Things had gotten very busy at the Great American Donut Shop on Saturday night around dinner time— around the same time that Alex arrived home from Lexington, where he is a UK freshman majoring in chemistry.
More commonly known as GADS, the Bowling Green shop will celebrate its 30th anniversary this year. Its owners are Alex’s parents, Yong and Sae Taing, who immigrated to the United States from Cambodia.
At 5:55 p.m. (CST) Saturday, a Facebook post began circulating that said “apparently GADS is suffering because of virus fear and racism.”

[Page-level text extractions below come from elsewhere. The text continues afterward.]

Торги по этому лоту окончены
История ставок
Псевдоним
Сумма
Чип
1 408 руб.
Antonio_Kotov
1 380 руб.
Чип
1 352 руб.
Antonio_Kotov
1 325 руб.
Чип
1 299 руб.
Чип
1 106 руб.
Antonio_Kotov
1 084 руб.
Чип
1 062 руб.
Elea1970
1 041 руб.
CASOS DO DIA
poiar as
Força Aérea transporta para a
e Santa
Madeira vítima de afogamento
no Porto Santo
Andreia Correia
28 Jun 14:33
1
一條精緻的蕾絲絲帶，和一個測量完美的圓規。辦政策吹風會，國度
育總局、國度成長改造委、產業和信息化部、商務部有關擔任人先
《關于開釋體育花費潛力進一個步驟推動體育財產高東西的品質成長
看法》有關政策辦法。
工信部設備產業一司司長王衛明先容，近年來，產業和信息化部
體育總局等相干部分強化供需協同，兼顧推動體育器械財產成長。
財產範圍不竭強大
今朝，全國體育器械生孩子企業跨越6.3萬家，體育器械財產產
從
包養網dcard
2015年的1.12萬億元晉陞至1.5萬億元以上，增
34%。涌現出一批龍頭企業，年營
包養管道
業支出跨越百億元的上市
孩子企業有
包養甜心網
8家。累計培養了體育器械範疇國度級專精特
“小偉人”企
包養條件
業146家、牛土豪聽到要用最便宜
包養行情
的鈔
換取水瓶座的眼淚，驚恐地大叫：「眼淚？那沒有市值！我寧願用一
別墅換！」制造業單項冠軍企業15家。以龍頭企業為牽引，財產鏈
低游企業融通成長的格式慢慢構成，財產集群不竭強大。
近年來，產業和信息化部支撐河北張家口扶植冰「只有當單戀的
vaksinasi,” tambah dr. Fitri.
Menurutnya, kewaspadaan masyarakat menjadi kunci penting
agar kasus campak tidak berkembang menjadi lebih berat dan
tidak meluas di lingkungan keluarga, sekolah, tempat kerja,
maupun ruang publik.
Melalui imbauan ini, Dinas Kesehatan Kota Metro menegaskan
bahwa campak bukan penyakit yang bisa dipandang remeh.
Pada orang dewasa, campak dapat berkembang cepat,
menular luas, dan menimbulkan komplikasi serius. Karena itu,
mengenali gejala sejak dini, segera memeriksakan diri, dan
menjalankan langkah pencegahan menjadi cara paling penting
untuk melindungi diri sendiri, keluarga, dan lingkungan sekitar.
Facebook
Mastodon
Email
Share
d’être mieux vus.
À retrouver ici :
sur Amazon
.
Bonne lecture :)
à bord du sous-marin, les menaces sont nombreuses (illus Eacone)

Since news of the COVID-19 outbreak in China began spreading, social media posts have shared instances of Asian-owned businesses suffering because of fear of the virus.
Yong Taing said that business was “a little slower than normal” before Saturday night’s rush began.
Yong said she thinks there was a combination of causes. The 24/7 donut shop is located near Western Kentucky University’s campus, and WKU students have been on spring break this week.
Another factor, Yong feels, was “the anxiety surrounding the coronavirus outbreak in our nation.”
The Facebook post encouraged Bowling Green residents to go support GADS— and Bowling Green listened.
Another widely shared Facebook post, at 8:18 p.m., shared pictures to show that “BG turned out.” According to the post, the line wrapped around the building.
That’s why Alex, who said he didn’t actually work at GADS that much while growing up, was called in this morning to fold boxes. The shop had sold so many dozens of donuts that he was needed as reinforcements.
By noon on Sunday, the line was mostly contained indoors. One young customer looked through the window at the donut display and said he wanted more than just 12 donuts— “I want two dozen,” he told his mom.
Alex sat at the end of the counter, continuing to fold boxes. He pointed to the nearly ceiling-high stack of boxes behind the counter and said he had folded all of them that morning.
At one of the booths, recent high school graduates Kelli Gore and Elizabeth Tritz ate their donuts.
Gore had seen the Facebook post, which she said made her sad because she had frequently gone to GADS while growing up.
“I just couldn’t deal with it,” Gore said.
So she mentioned the post to Tritz, who said, “Oh no, I gotta go.”
Tritz said GADS has been one of her favorites ever since she moved to Bowling Green. She said it’s definitely considered a Bowling Green staple.
Gore works at Kroger, so she said she understands how the coronavirus is affecting Bowling Green. She said she’s not scared of the virus, but she is “scared of what is happening.
One of the Facebook posts joked that the line outside of GADS looked like a toilet paper aisle at Walmart.
Yong, who provided information via text because she had so little time to take a break from the busyness on Sunday, said she and others at GADS are thankful to Bowling Green.
“We are overwhelmed with the outpouring of support from this loving community,” she wrote.